Traditional ways of tackling wicked problems include the following:
- top-down government policy-making and funding that are too broad and complicated to deal with the real issues
- companies’ being motivated by revenue generation and mass production to maximize their profit margins
- standard project-based frameworks with finite engagement periods that are too short and too shallow to create long-lasting social impact
Kolko suggests that it is possible to mitigate wicked problems through what he calls social entrepreneurship—entrepreneurship that aims to create social capital by adding value to the community rather than focusing only on creating economic wealth.
Skills for the Social Entrepreneur
Many in the target audience for this book—comprising design educators and designers—might be a bit perplexed by the broad range of skills they would need to be effective social entrepreneurs. Kolko discusses not only skills and techniques, but also how different a social entrepreneur’s posture should be—and why—to ensure greater social impact through design. Although he describes some conventional skills such as interviewing and sketching ideas, the degree of immersion and the responsibilities that social entrepreneurship requires are far deeper and wider than those of conventional design activities.
Kolko states that—unlike for typical design activities—the key to social entrepreneurship for designers is establishing empathy for the population with whom they’re working. Since the problems designers tackle as social entrepreneurs require a long-term commitment and immersion, mere understanding is not enough.
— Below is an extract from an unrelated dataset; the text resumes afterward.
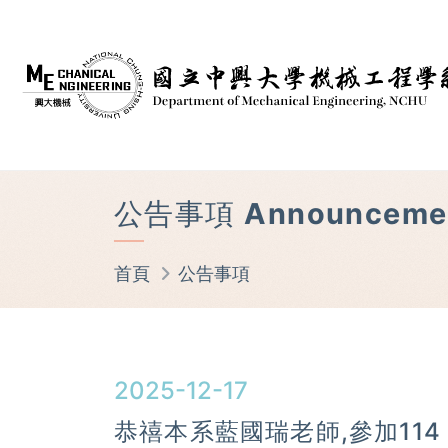
公告事項 Announceme
首頁
公告事項
2025-12-17
恭禧本系藍國瑞老師,參加11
Designers should not design for users who are not part of the design process, but design with users who are part of the target group. Designers also need to be flexible, confident in embracing constraints, and able to tolerate ambiguity, because unlike understanding, empathy is frequently illogical and circumstantial. Designers have to deal with not only the pragmatic, but also the conceptual and the fleeting to create truly good experiences.
Kolko introduces the participatory design technique as a powerful tool for the designing-with approach. In participatory design, a designer should act as a facilitator, extracting creative information from users and, in the end, translating it into actual products and services.
Kolko proposes several essential skills and techniques that allow a designer to best attain this goal:
- Be an approachable, compassionate, and passionate facilitator who enables users to comfortably participate in the design-with process.
- Generate new service or product concepts by synthesizing the data and disconnected ideas that users provide and iteratively testing their inferences.
- Visualize concepts through sketching, role playing, and storytelling—even when you have only limited information.
Kolko presents some important tips relating to finance—although they may not be sufficient for would-be social entrepreneurs:
- To ensure sufficient income, you must be able to evaluate project value effectively.
- Organize a project with limited resources, and establish a proper financial model to keep it running.
The author discourages too much dependence on grants. Readers should realize that only devoted realists with the proper business acumen are likely to succeed as social entrepreneurs.